The latest rate hike was the seventh straight RBA increase since May, pushing the OCR to its highest level since April 2013. This also means many borrowers are now at the limit of what they can afford to pay, with some moving beyond their “stress test” buffer.
Economist Angela Jackson said the current cash rate has now risen by more than the 2% rate hike RBA’s own forecasts have previously shown would drag 10% to 20% of all households into mortgage stress, ABC reported.
“That’s a significant number of households in debt stress,” Jackson said.
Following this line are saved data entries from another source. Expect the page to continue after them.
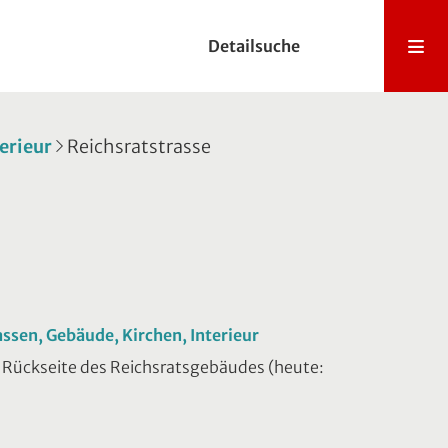
Detailsuche
terieur
Reichsratstrasse
rassen, Gebäude, Kirchen, Interieur
d Rückseite des Reichsratsgebäudes (heute: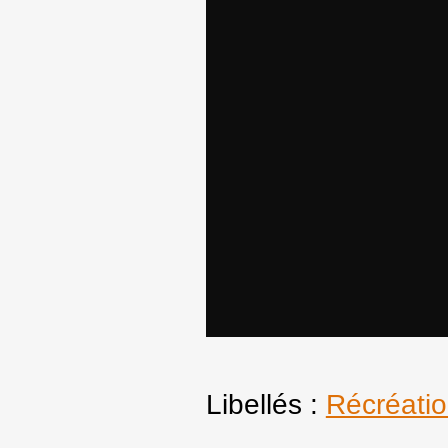
Libellés :
Récréati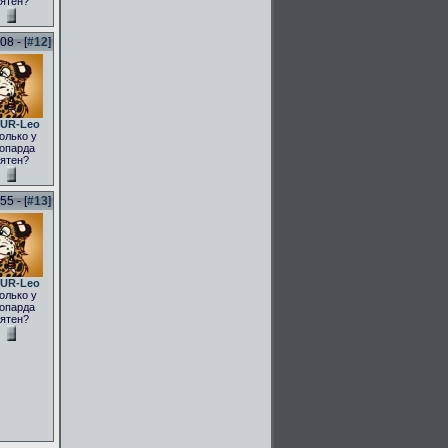
ятен?
8 - [
#12
]
UR-Leo
олько у
опарда
ятен?
5 - [
#13
]
UR-Leo
олько у
опарда
ятен?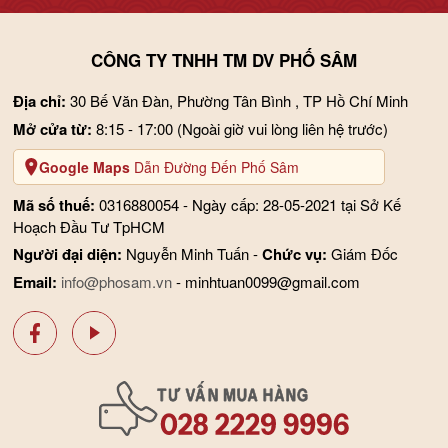
CÔNG TY TNHH TM DV PHỐ SÂM
Địa chỉ:
30 Bế Văn Đàn, Phường Tân Bình , TP Hồ Chí Minh
Mở cửa từ:
8:15 - 17:00
(Ngoài giờ vui lòng liên hệ trước)
Google Maps
Dẫn Đường Đến Phố Sâm
Mã số thuế:
0316880054 - Ngày cấp: 28-05-2021 tại Sở Kế
Hoạch Đầu Tư TpHCM
Người đại diện:
Nguyễn Minh Tuấn -
Chức vụ:
Giám Đốc
Email:
info@phosam.vn
- minhtuan0099@gmail.com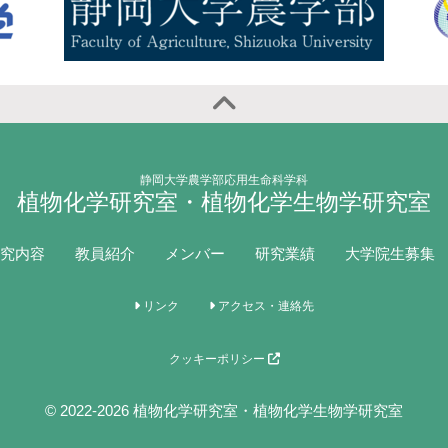
静岡大学農学部応用生命科学科
植物化学研究室・植物化学生物学研究室
究内容
教員紹介
メンバー
研究業績
大学院生募集
リンク
アクセス・連絡先
クッキーポリシー
© 2022-2026 植物化学研究室・植物化学生物学研究室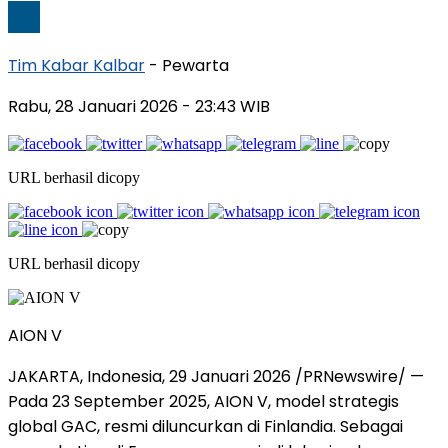
Tim Kabar Kalbar
- Pewarta
Rabu, 28 Januari 2026
- 23:43 WIB
URL berhasil dicopy
URL berhasil dicopy
AION V
JAKARTA, Indonesia
,
29 Januari 2026
/PRNewswire/ —
Pada 23 September 2025, AION V, model strategis
global GAC, resmi diluncurkan di Finlandia. Sebagai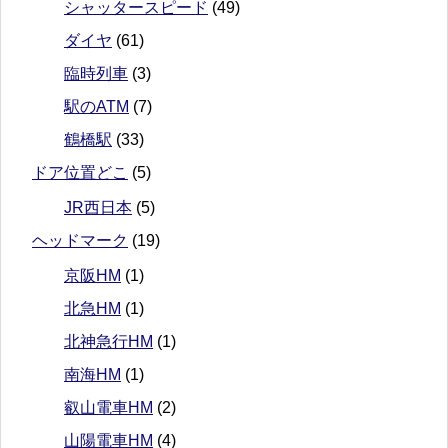
シャッタースピード
(49)
ダイヤ
(61)
臨時列車
(3)
駅のATM
(7)
鶴橋駅
(33)
ドア位置どこ
(5)
JR西日本
(5)
ヘッドマーク
(19)
京阪HM
(1)
北急HM
(1)
北神急行HM
(1)
南海HM
(1)
叡山電車HM
(2)
山陽電車HM
(4)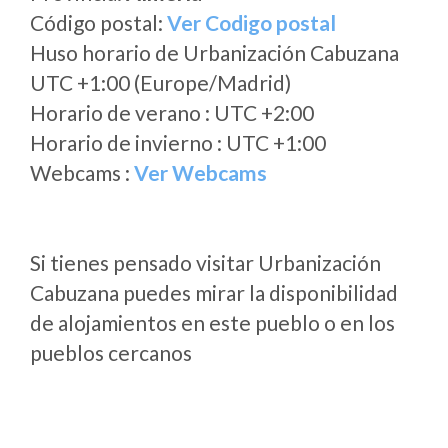
Código postal:
Ver Codigo postal
Huso horario de Urbanización Cabuzana
UTC +1:00 (Europe/Madrid)
Horario de verano : UTC +2:00
Horario de invierno : UTC +1:00
Webcams :
Ver Webcams
Si tienes pensado visitar Urbanización
Cabuzana puedes mirar la disponibilidad
de alojamientos en este pueblo o en los
pueblos cercanos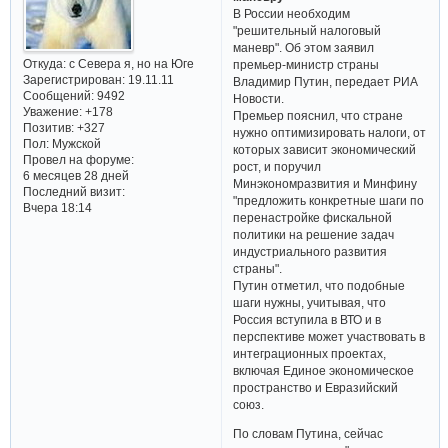
В России необходим
"решительный налоговый
маневр". Об этом заявил
Откуда:
с Севера я, но на Юге
премьер-министр страны
Зарегистрирован
: 19.11.11
Владимир Путин, передает РИА
Сообщений:
9492
Новости.
Уважение:
+178
Премьер пояснил, что стране
Позитив:
+327
нужно оптимизировать налоги, от
Пол:
Мужской
которых зависит экономический
Провел на форуме:
рост, и поручил
6 месяцев 28 дней
Минэкономразвития и Минфину
Последний визит:
"предложить конкретные шаги по
Вчера 18:14
перенастройке фискальной
политики на решение задач
индустриального развития
страны".
Путин отметил, что подобные
шаги нужны, учитывая, что
Россия вступила в ВТО и в
перспективе может участвовать в
интеграционных проектах,
включая Единое экономическое
пространство и Евразийский
союз.
По словам Путина, сейчас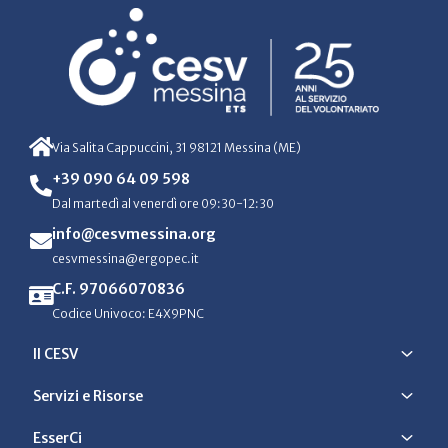
Via Salita Cappuccini, 31 98121 Messina (ME)
+39 090 64 09 598
Dal martedì al venerdì ore 09:30-12:30
info@cesvmessina.org
cesvmessina@ergopec.it
C.F. 97066070836
Codice Univoco: E4X9PNC
Il CESV
Servizi e Risorse
EsserCi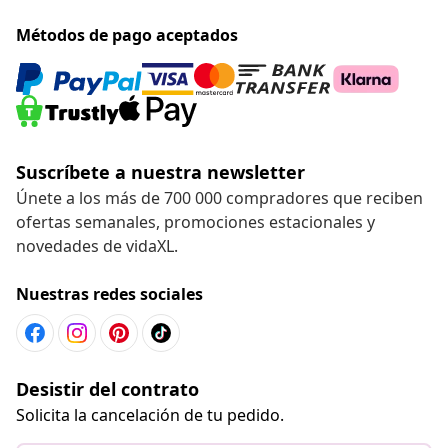
Métodos de pago aceptados
Suscríbete a nuestra newsletter
Únete a los más de 700 000 compradores que reciben
ofertas semanales, promociones estacionales y
novedades de vidaXL.
Nuestras redes sociales
Desistir del contrato
Solicita la cancelación de tu pedido.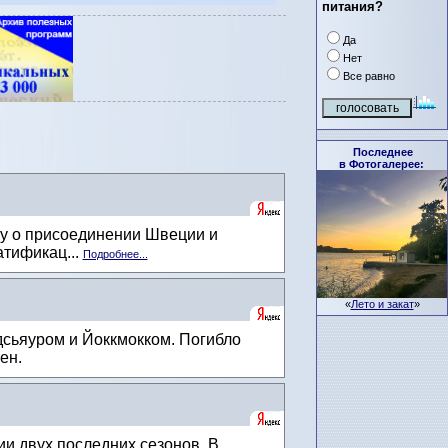
питания?
Да
Нет
Все равно
Последнее
в Фотогалерее:
у о присоединении Швеции и
атификац...
Подробнее...
«
Лето и закат
»
сьяуром и Йоккмокком. Погибло
ен.
и двух последних сезонов. В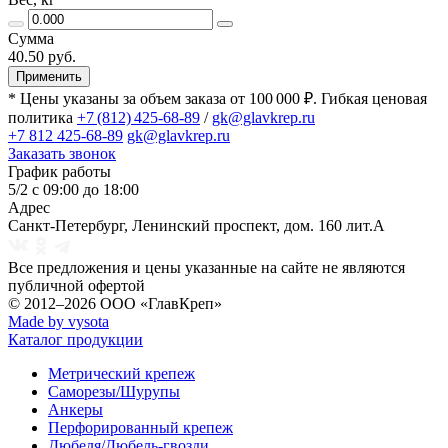
Сумма
40.50 руб.
Применить
* Цены указаны за объем заказа от 100 000 ₽. Гибкая ценовая
политика
+7 (812) 425-68-89
/
gk@glavkrep.ru
+7 812 425-68-89
gk@glavkrep.ru
Заказать звонок
График работы
5/2 с 09:00 до 18:00
Адрес
Санкт-Петербург
,
Ленинский проспект, дом. 160 лит.А
Все предложения и цены указанные на сайте не являются
публичной офертой
© 2012–2026
ООО «ГлавКреп»
Made by vysota
Каталог продукции
Метрический крепеж
Саморезы/Шурупы
Анкеры
Перфорированный крепеж
Дюбеля/Дюбель-гвозди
The latest 0.25% rate hike meant a borrower with a $500,000 mortgage with 25 years remaining on the loan would see their monthly repayments rise by a further $74 a month – that’s a total $760 increase since the rate hikes began in May.
For a $750,000 loan, that would be an extra $112 in repayment per month, totalling to slightly more than $1,000 since May.
Jackson said a huge concern for many borrowers was moving into negative equity. That’s when the value of a home falls below its loan amount, which can lead to forced sales to allow the bank to recover their loss.
“We know a lot of borrowers are in significant financial stress,” Jackson said.
This wasn’t the first time rates rose this aggressively. The last time it happened was in 1994, when the central bank raised rates from 4.75% to 7.5% – a 2.75% lift over five months, ABC reported.